8

 

Professor Nigel Harvey (Professor of Judgment and Decision Research at UCL London) and Mr Tobias Harvey (Student of Law at Kings College London) Written evidence (NTL0025)
 

1. Witness Background

1.1. Nigel Harvey is Professor of Judgment and Decision Research in the Department of Experimental Psychology at University College London. He is a past-president of the European Association for Decision Making (EADM) and has served on the editorial boards of the International Journal of Forecasting, the Journal of Behavioral Decision Making and Futures and Foresight Science. Much of his work has dealt with the use of judgment in forecasting. His current research focusses on how people combine their judgment with forecasts produced algorithmically, on the effectiveness of the resulting forecasts, and on ways of improving that effectiveness. He acted as an advisor for the New Zealand Law Foundation’s 2017-2019 project on Artificial Intelligence and Law in New Zealand. It is his knowledge of this area that prompted this submission of written evidence to the inquiry.

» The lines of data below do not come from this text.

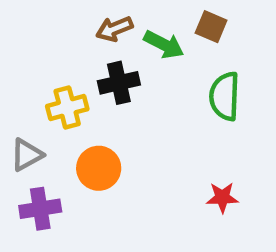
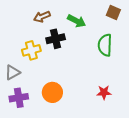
brown square: (211, 27) -> (113, 13), moved
brown arrow: (114, 29) -> (42, 17), moved
orange circle: (99, 168) -> (52, 92), moved

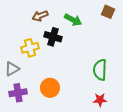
black cross: (56, 39) -> (53, 37), turned 30
green semicircle: (105, 45) -> (100, 70), moved
red star: (104, 92) -> (100, 100), moved

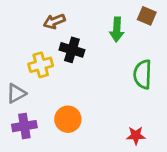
green arrow: (73, 20) -> (117, 30), moved, turned 66
green semicircle: (100, 70) -> (143, 74), moved

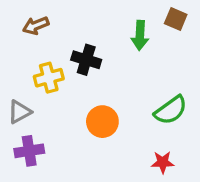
brown arrow: (54, 21) -> (36, 26), moved
green semicircle: (143, 74) -> (171, 110), moved, turned -128
orange circle: (68, 119) -> (102, 122), moved

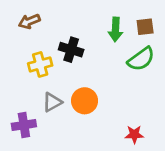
brown square: (176, 19) -> (145, 27), moved, turned -30
green semicircle: (171, 110) -> (141, 59), moved
gray triangle: (19, 112) -> (52, 102), moved

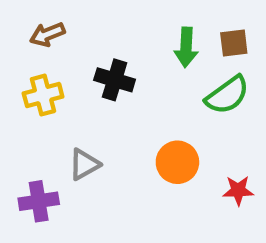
yellow cross: (40, 64) -> (43, 95), moved
orange circle: (85, 101) -> (177, 162), moved
red star: (134, 134) -> (238, 190), moved

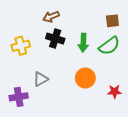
brown arrow: (47, 34) -> (51, 17), moved
green arrow: (186, 47) -> (83, 43), moved

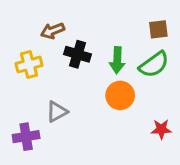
brown arrow: (51, 17) -> (53, 31), moved
orange circle: (85, 78) -> (120, 95), moved

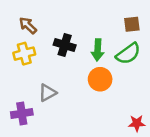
brown arrow: (53, 31) -> (28, 25), moved, turned 66
red star: (161, 129) -> (137, 123), moved

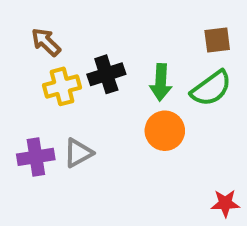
black cross: (65, 45) -> (106, 74), turned -35
yellow cross: (24, 54) -> (62, 86), moved
purple cross: (22, 113) -> (36, 157), moved

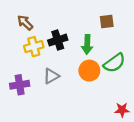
brown square: (217, 40) -> (107, 22), moved
green semicircle: (211, 88) -> (114, 63), moved
gray triangle: (78, 153) -> (51, 76), moved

1.2. Tobias Harvey is a student of law at King’s College London.

2. Executive summary

There are problems associated with applying advanced algorithmic tools based on machine learning approaches to legal judgment and decision making. They include promulgation of existing biases and lack of transparency. These and other problems, together with some potential solutions to them, are considered by the New Zealand Law Foundation’s project Artificial Intelligence and Law in New Zealand. We refer the Committee to their reports and associated publications and briefly summarize some of their main points.

3. Types of algorithm: An important distinction

3.1. Algorithms are sets of rules that are designed to produce desired outcomes. They are typically implemented by computers and, broadly speaking, are of two types. In conventional (non-advanced) algorithms, the rules are explicit within the computer programme. As a result, the rationale for decisions made by such algorithms is transparent.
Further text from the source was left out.